(Stored items)
----

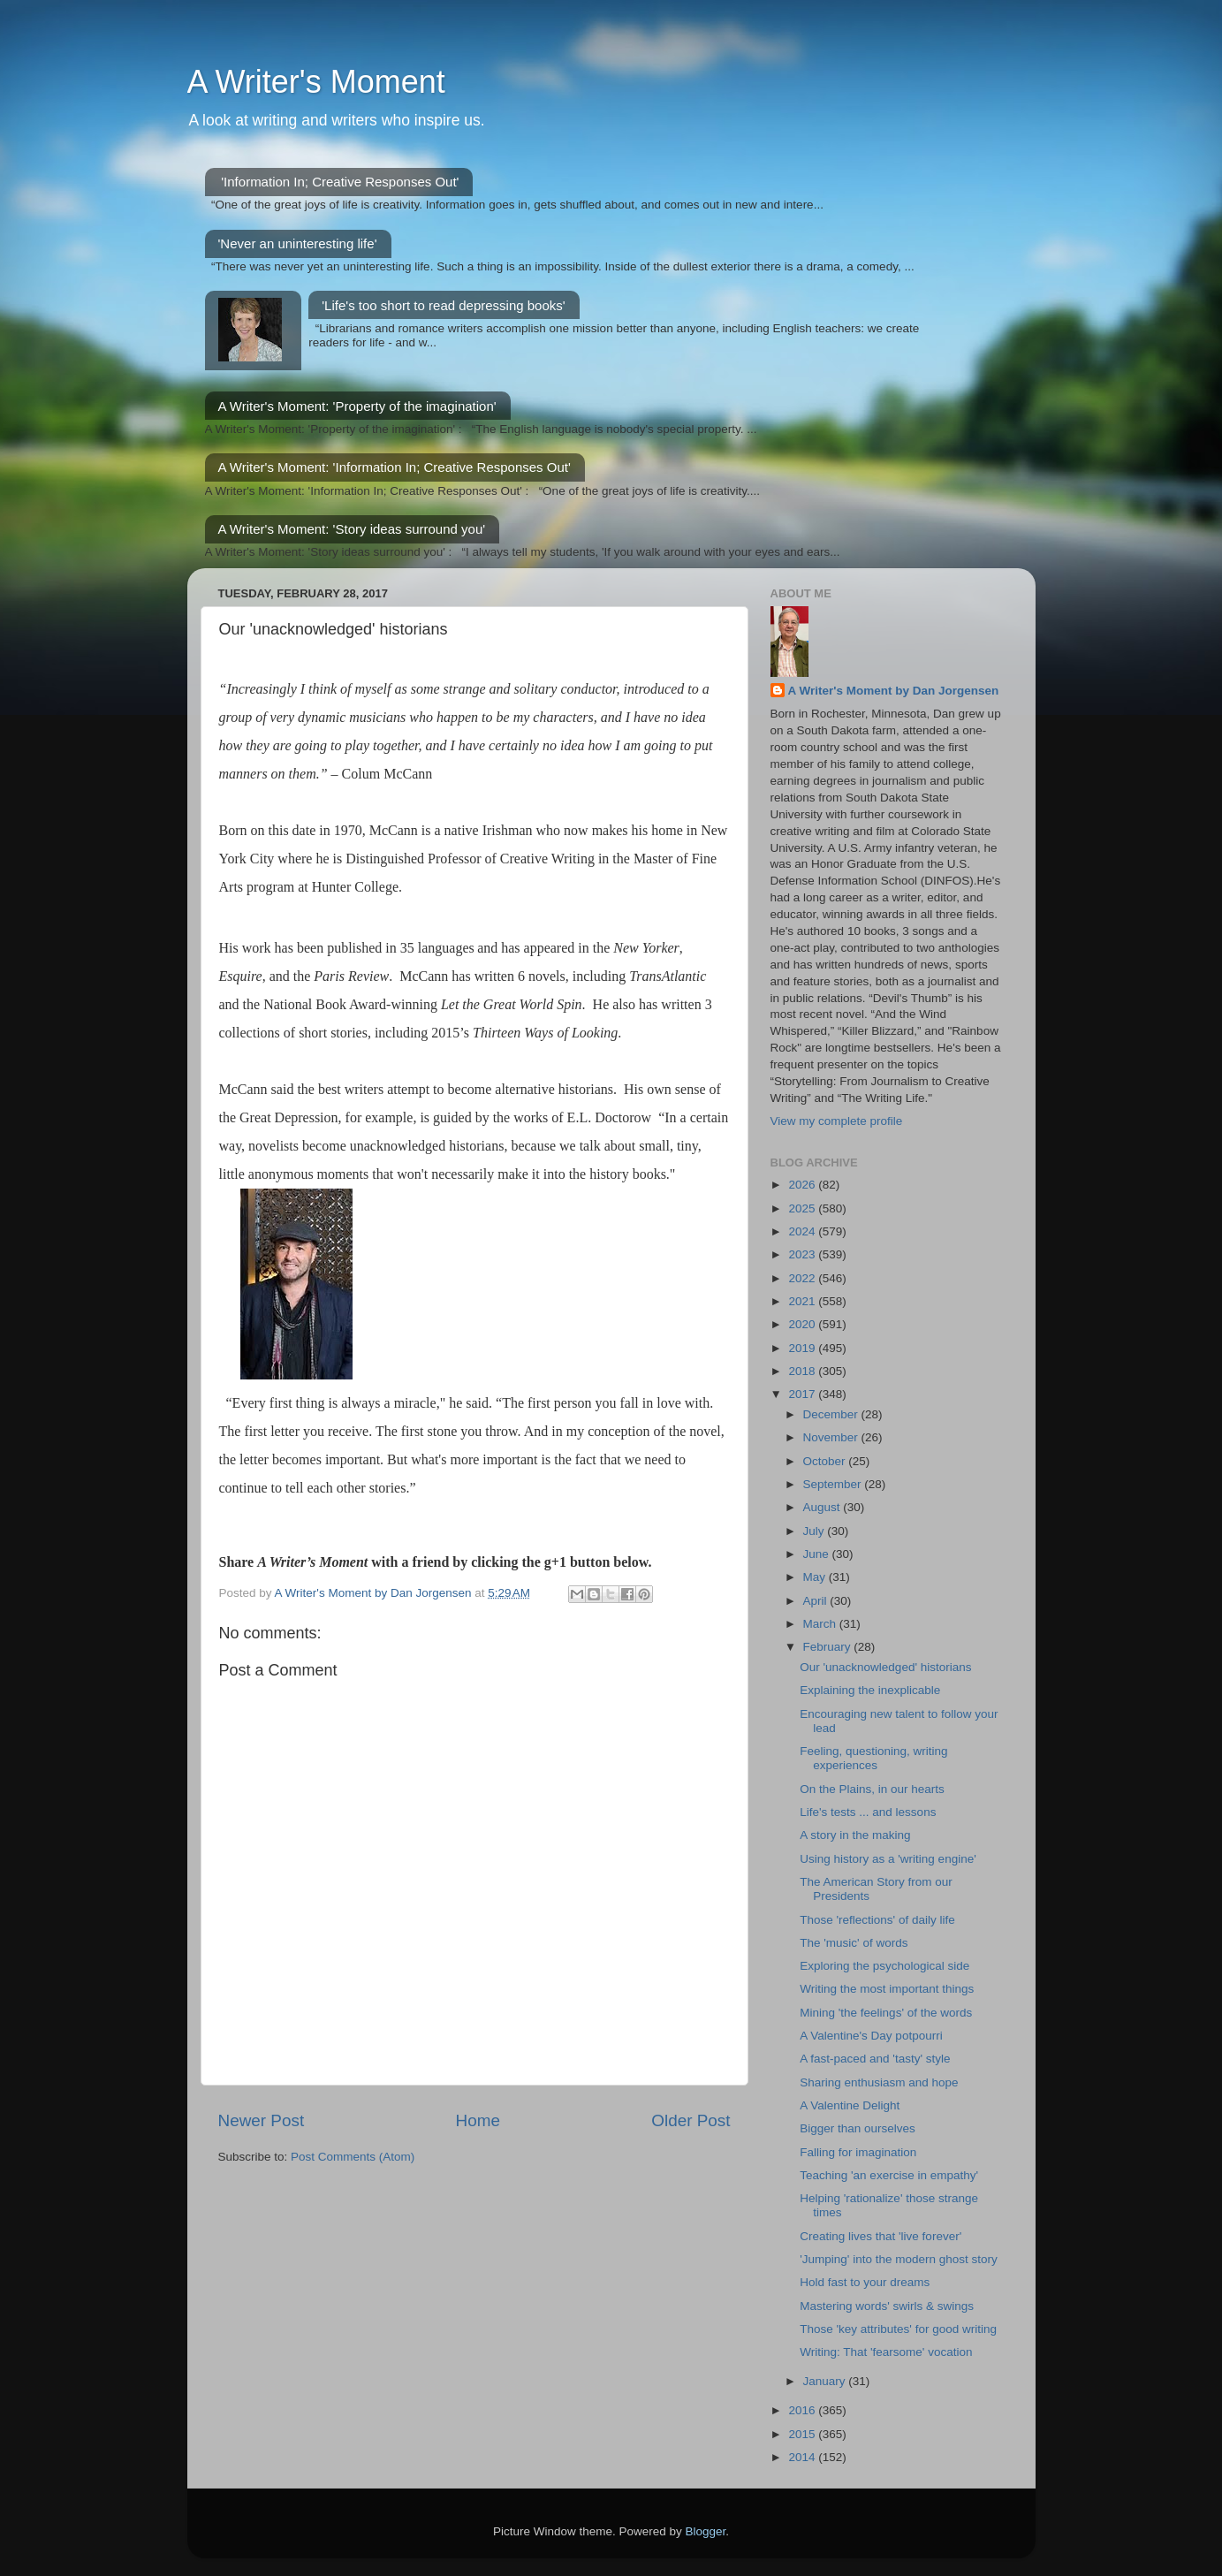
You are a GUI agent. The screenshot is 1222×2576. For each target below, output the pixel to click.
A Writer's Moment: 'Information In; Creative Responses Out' (394, 467)
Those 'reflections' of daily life (877, 1919)
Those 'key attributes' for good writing (898, 2329)
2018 (803, 1371)
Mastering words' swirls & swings (887, 2306)
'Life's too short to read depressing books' (443, 305)
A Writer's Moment (316, 82)
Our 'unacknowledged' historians (885, 1667)
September (834, 1484)
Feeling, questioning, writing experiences (873, 1758)
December (832, 1414)
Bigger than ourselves (857, 2128)
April (817, 1600)
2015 (803, 2434)
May (816, 1577)
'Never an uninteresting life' (297, 243)
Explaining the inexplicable (870, 1690)
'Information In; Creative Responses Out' (340, 181)
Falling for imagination (858, 2152)
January (826, 2381)
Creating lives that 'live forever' (880, 2236)
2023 (803, 1254)
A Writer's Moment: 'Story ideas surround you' (352, 528)
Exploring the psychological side (884, 1965)
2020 (803, 1324)
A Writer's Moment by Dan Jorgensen (893, 690)
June (817, 1554)
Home (478, 2120)
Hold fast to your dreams (865, 2282)
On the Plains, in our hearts (872, 1789)
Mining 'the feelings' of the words (886, 2012)
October (826, 1461)
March (821, 1623)
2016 (803, 2410)
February (828, 1646)
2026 (803, 1184)
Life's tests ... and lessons (868, 1812)
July (815, 1531)
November (832, 1437)
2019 (803, 1348)
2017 (803, 1394)
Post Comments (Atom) (352, 2156)
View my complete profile (836, 1121)
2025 (803, 1208)
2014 (803, 2457)
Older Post (690, 2120)
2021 (803, 1301)
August (823, 1507)
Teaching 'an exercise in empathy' (889, 2175)
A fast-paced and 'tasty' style (875, 2058)
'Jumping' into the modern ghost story (899, 2259)
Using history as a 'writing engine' (888, 1859)
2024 (803, 1231)
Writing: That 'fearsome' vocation (886, 2352)
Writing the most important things (887, 1988)
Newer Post (261, 2120)
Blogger (706, 2531)
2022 (803, 1278)
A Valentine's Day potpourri (871, 2035)
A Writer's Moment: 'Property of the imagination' (357, 406)
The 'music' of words (853, 1942)
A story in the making (855, 1835)
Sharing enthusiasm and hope (879, 2082)
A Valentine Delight (849, 2105)
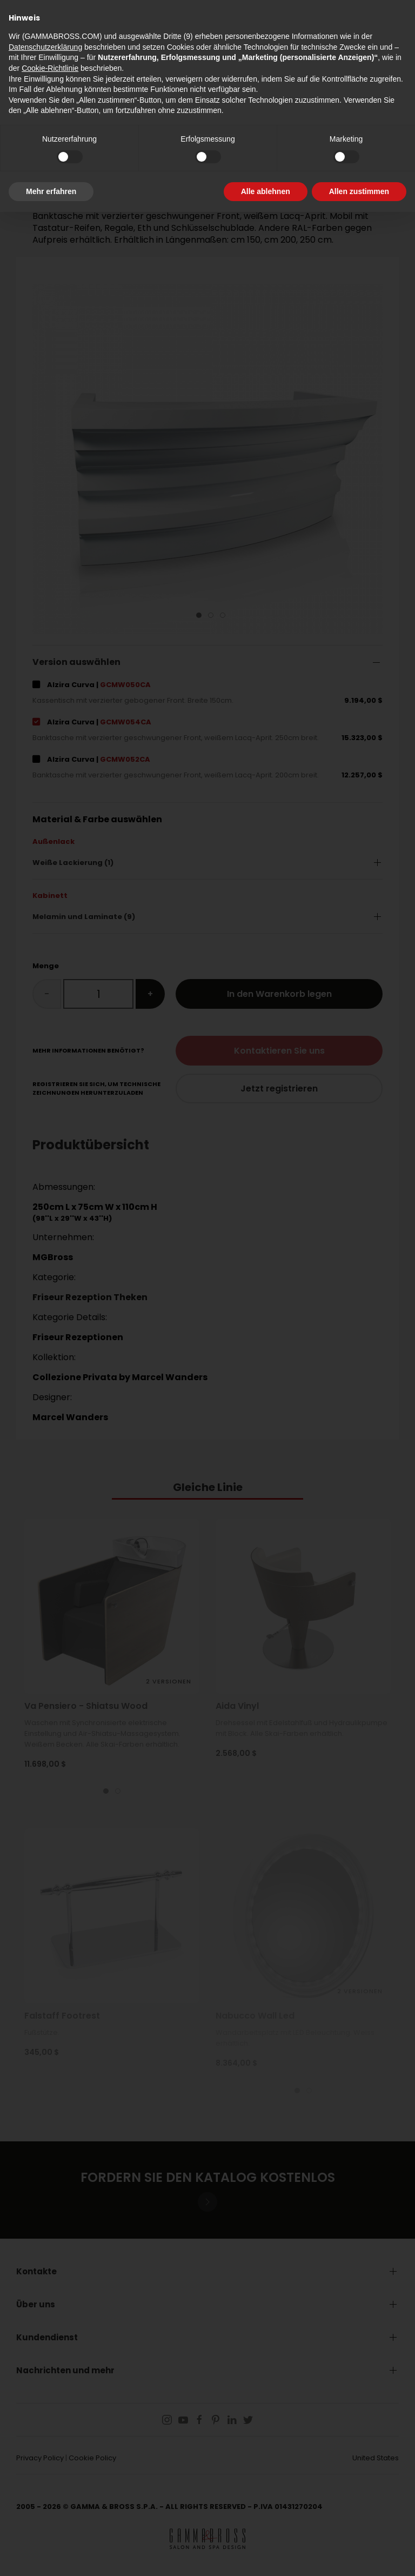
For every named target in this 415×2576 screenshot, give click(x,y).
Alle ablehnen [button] (265, 191)
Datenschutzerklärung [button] (45, 47)
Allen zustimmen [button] (359, 191)
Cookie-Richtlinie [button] (50, 68)
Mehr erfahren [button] (51, 191)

----

TASK STATEMENT: Once the line containing "Sharing enthusiasm and hope (879, 2082)" has been found, write out exactly that line and each one after it through the end of the data, leaving out every picture.

TASK SOLUTION:
Sharing enthusiasm and hope (879, 2082)
A Valentine Delight (849, 2105)
For every named target in this 415×2576 screenshot, give click(x,y).
Alle ablehnen [button] (265, 191)
Datenschutzerklärung [button] (45, 47)
Allen zustimmen [button] (359, 191)
Cookie-Richtlinie [button] (50, 68)
Mehr erfahren [button] (51, 191)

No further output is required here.